* [WHAT YOU HAVE TO DO]: Some lines hold the string "serta". Copy all of them from the material that follows.

******************************

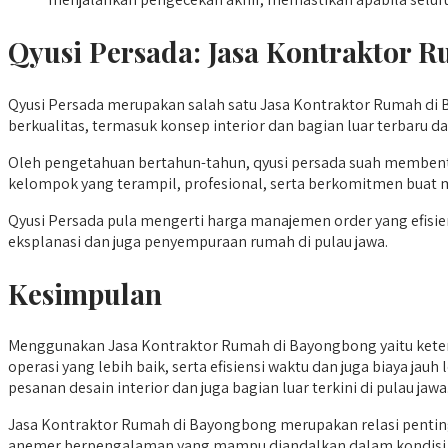
Qyusi Persada:
Jasa Kontraktor 
Qyusi Persada merupakan salah satu Jasa Kontraktor Rumah di
berkualitas, termasuk konsep interior dan bagian luar terbaru
Oleh pengetahuan bertahun-tahun, qyusi persada suah membentu
kelompok yang terampil, profesional, serta berkomitmen buat 
Qyusi Persada pula mengerti harga manajemen order yang efisien
eksplanasi dan juga penyempuraan rumah di pulau jawa.
Kesimpulan
Menggunakan Jasa Kontraktor Rumah di Bayongbong yaitu keten
operasi yang lebih baik, serta efisiensi waktu dan juga biaya ja
pesanan desain interior dan juga bagian luar terkini di pulau 
Jasa Kontraktor Rumah di Bayongbong merupakan relasi penti
anemer berpengalaman yang mampu diandalkan dalam kondisi ini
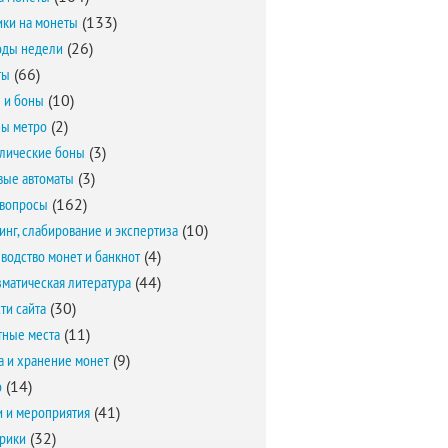
ки на монеты
(133)
оды недели
(26)
ты
(66)
 и боны
(10)
ы метро
(2)
лические боны
(3)
вые автоматы
(3)
вопросы
(162)
инг, слабирование и экспертиза
(10)
водство монет и банкнот
(4)
матическая литература
(44)
ти сайта
(30)
ные места
(11)
а и хранение монет
(9)
о
(14)
и и мероприятия
(41)
брики
(32)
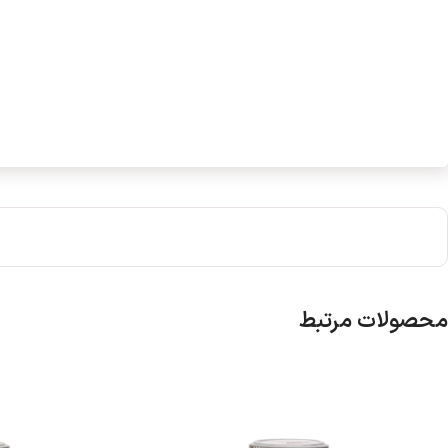
محصولات مرتبط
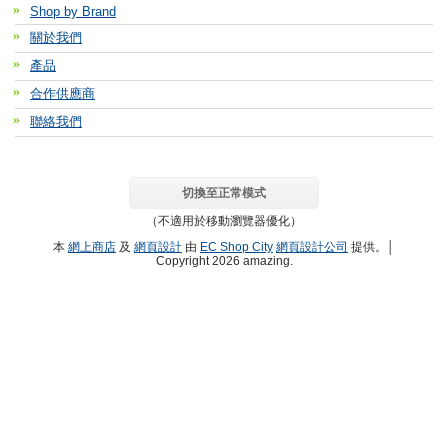
Shop by Brand
關於我們
產品
合作供應商
聯絡我們
切換至正常模式
（不適用於移動瀏覽器優化）
本
網上商店
及
網頁設計
由
EC Shop City
網頁設計公司
提供。│
Copyright 2026 amazing.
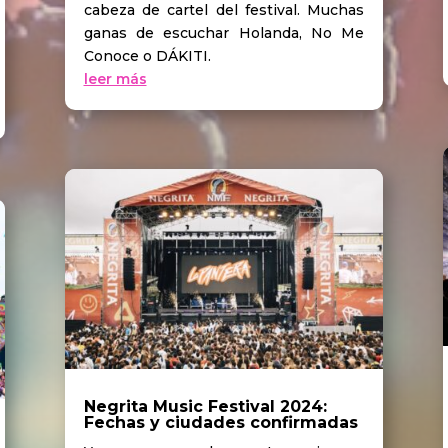
cabeza de cartel del festival. Muchas
ganas de escuchar Holanda, No Me
Conoce o DÁKITI.
leer más
Negrita Music Festival 2024:
Fechas y ciudades confirmadas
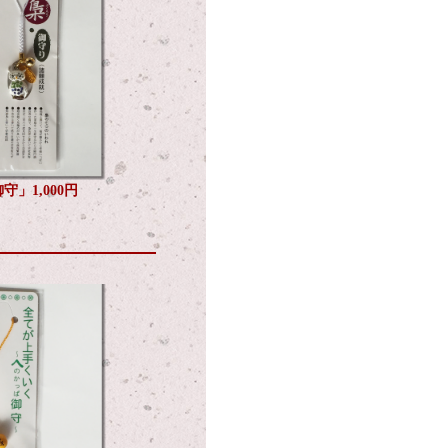
守」1,000円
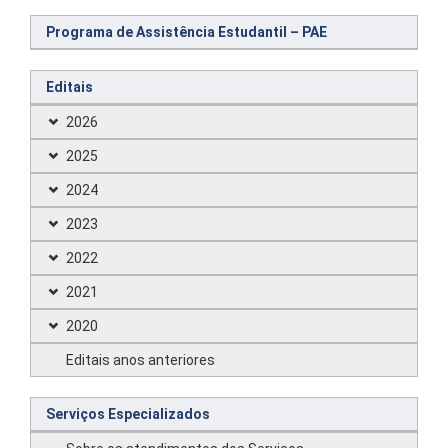
Programa de Assistência Estudantil – PAE
Editais
2026
2025
2024
2023
2022
2021
2020
Editais anos anteriores
Serviços Especializados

******************************

* [ANSWER SECTION]:
kelompok yang terampil, profesional, serta berkomitmen buat 
operasi yang lebih baik, serta efisiensi waktu dan juga biaya ja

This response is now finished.